How Google (probably) Leverage Old TPUs for cheap LLM Inference

How Google (probably) Leverage Old TPUs for cheap LLM Inference

I was listening to the most recent Latent Space podcast with Marc Andreessen, the conversation riffs across the agentic software revolution, open source, why this is different to the dotcom bubble... however one line piqued my interest. In a discussion about inference economics and forward projections on cost, he says something like "my understanding is Google are running inference on very old TPUs, very profitably". To which the hosts agreed, though it was half caveated, without too much underlying evidence, but I went on to think about all the reasons that it's very likely true, and voila, a blog post is born.

What TPUs are and why they exist

Around 2013, Google's leadership and the Google Brain team ran a back-of-the-envelope calculation which went something like: "if every Android user uses our new voice search feature for just 3 minutes per day, we'd need to double our entire global data centre capacity to handle the load". CPUs / GPUs were the hardware of the time, and the maths didn't quite work to scale this out.

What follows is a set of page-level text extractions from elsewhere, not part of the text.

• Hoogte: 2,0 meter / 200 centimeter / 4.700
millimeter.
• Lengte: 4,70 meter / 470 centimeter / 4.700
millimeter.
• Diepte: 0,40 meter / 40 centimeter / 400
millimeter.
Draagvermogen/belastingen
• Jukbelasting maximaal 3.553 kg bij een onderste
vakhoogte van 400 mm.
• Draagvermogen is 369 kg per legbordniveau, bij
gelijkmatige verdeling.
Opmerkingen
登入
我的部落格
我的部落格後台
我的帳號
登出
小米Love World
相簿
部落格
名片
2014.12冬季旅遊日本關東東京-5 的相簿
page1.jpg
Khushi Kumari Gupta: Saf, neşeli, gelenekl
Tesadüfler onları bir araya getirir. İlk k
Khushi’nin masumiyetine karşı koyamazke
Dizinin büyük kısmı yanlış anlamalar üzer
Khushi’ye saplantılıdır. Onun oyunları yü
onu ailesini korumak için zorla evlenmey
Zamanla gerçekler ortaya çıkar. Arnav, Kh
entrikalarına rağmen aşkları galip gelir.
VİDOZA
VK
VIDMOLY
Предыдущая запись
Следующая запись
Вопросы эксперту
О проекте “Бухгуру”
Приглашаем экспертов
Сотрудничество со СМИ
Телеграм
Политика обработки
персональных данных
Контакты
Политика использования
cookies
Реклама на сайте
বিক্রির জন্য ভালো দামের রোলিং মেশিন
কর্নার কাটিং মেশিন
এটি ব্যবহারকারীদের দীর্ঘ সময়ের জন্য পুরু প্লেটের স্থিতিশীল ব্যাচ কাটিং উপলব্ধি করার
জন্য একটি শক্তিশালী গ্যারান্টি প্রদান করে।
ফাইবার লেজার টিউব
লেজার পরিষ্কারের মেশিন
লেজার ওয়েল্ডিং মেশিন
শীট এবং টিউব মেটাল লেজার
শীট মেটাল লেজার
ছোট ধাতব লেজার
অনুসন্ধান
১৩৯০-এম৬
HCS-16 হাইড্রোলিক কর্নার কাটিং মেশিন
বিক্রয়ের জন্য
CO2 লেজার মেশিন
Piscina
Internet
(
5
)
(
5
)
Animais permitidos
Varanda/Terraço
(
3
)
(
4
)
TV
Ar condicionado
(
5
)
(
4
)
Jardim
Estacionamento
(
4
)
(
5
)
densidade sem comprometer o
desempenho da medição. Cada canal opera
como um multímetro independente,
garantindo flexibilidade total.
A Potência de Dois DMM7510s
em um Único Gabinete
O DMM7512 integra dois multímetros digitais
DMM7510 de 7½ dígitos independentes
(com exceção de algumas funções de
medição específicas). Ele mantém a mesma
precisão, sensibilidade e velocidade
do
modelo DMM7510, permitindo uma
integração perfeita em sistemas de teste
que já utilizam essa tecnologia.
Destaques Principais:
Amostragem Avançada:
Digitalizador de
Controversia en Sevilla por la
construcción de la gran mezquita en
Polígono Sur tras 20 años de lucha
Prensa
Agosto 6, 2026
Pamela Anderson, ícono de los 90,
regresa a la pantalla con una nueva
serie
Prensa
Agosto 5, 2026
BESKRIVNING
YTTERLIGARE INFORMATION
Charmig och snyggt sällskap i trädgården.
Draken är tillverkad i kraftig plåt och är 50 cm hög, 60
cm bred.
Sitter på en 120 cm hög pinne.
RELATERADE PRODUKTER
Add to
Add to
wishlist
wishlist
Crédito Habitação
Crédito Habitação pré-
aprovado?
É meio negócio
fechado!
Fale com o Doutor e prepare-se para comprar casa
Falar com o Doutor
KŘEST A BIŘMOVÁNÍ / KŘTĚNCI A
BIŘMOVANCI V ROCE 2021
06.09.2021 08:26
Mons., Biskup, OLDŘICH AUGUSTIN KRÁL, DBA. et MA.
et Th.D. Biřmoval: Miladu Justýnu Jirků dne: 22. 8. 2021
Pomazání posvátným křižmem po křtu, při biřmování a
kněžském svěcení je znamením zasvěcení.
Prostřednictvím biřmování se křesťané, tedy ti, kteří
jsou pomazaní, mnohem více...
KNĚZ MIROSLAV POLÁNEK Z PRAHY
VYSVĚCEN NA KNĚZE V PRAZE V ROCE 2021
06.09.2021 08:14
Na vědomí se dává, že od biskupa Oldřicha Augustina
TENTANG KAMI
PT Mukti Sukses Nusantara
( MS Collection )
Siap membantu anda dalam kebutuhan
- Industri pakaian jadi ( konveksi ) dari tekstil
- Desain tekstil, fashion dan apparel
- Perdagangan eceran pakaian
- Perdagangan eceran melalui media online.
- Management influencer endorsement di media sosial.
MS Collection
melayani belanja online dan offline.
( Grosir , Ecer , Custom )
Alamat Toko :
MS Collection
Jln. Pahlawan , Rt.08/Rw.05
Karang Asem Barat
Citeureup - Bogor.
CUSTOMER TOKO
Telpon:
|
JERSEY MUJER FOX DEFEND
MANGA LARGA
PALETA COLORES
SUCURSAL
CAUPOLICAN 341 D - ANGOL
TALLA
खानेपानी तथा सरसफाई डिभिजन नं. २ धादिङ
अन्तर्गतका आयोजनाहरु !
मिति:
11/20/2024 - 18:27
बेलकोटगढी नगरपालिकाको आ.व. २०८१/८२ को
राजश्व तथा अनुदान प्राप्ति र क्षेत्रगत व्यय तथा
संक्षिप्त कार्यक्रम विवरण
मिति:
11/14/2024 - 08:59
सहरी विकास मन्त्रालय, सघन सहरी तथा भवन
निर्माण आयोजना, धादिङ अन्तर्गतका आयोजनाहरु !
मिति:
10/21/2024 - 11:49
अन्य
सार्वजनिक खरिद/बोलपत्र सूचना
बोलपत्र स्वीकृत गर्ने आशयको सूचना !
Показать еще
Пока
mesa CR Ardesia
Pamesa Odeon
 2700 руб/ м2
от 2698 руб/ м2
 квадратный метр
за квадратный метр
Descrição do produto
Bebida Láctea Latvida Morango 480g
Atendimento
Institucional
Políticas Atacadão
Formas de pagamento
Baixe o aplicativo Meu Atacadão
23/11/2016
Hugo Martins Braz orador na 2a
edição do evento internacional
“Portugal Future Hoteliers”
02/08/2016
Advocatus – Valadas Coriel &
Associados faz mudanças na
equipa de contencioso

The response was to design a new type of chip from scratch, an application-specific integrated circuit (ASIC) tuned for the mat mul operations that sit at the heart of every neural network. This idea became the "Tensor Processing Unit" (TPU), which was first deployed internally at Google in 2015, announced in 2016, and documented in the 2017 ISCA paper that demonstrated 15-30x increased perf and 30-80x perf per watt compared to the CPUs and GPUs of the day (you can read the paper for more detail here). These TPUs now power search, youtube, maps, gmail etc., as well as Gemini, serving huge numbers of users all over the world.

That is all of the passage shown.